Interpretations of steady-state responding in variability experiments have not typically involved a discussion of the importance of differential extinction as necessarily embedded in variability contingencies. Yet it seems unthinkable that such extinction plays no significant part in inducing variability. Most other operant dimensions do not have this problem to the same extent, at least not in steady state. Rather than direct reinforcement of variability, “direct extinction of repetition” seems central to the emerging variability. This interpretation of data from variability experiments should satisfy Occam’s razor better than the notion of operant variability because it explains the variable responding as a derivative process, it does not lead to conclusions that oppose well-known behavior-analytic principles, and neither does it presume the existence of an internal stochastic-generator. If extinction of repetition, or in particular of repeating patterns, is central in producing variable behavior, the fact that longer sequences conform to the contingency faster and more closely makes perfect sense. The harder a pattern would be to repeat, the faster it would disappear. Also, the forced IRTs probably make it less likely that the sequences used as descriptive units form functional units. This will also result in the pattern being less likely to be repeated.

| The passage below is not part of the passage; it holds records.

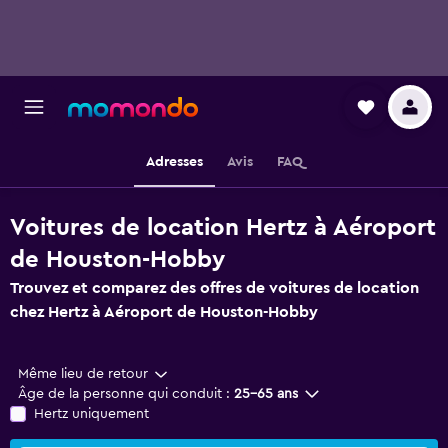
Adresses
Avis
FAQ
Voitures de location Hertz à Aéroport
de Houston-Hobby
Trouvez et comparez des offres de voitures de location
chez Hertz à Aéroport de Houston-Hobby
Même lieu de retour
Âge de la personne qui conduit :
25-65 ans
Hertz uniquement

An important additional concern is that the descriptive units in variability studies (i.e., sequences) have been unjustifiably complex. Also, the functional unit(s) produced in most of the experiments conducted to date on behavioral variability have been fuzzy at best, and it is essential to be able to isolate and calculate data from these functional units. Our last concern is the use of the yoke procedure as a control condition for differential extinction. A continued neglect of these important procedural issues will continue to cause problems in the interpretation of variability data. If the issue of whether behavioral variability should be considered as a directly reinforced operant dimension of behavior can be settled at all, perhaps of crucial importance is the development of different experimental procedures. We believe that persistent use of sequences as descriptive units will continue to impede further understanding. Studying distinct topographies, rather than sequences consisting of several responses to a limited number of operanda, will remove some of the variability-inducing variables. It should also make the descriptive unit more distinct, and functional units easier to delineate, thereby making it easier to identify possible local shaping effects in future variability experiments. This may lead to results revealing that the resulting variable responding may not be as unpredictable as previously suggested.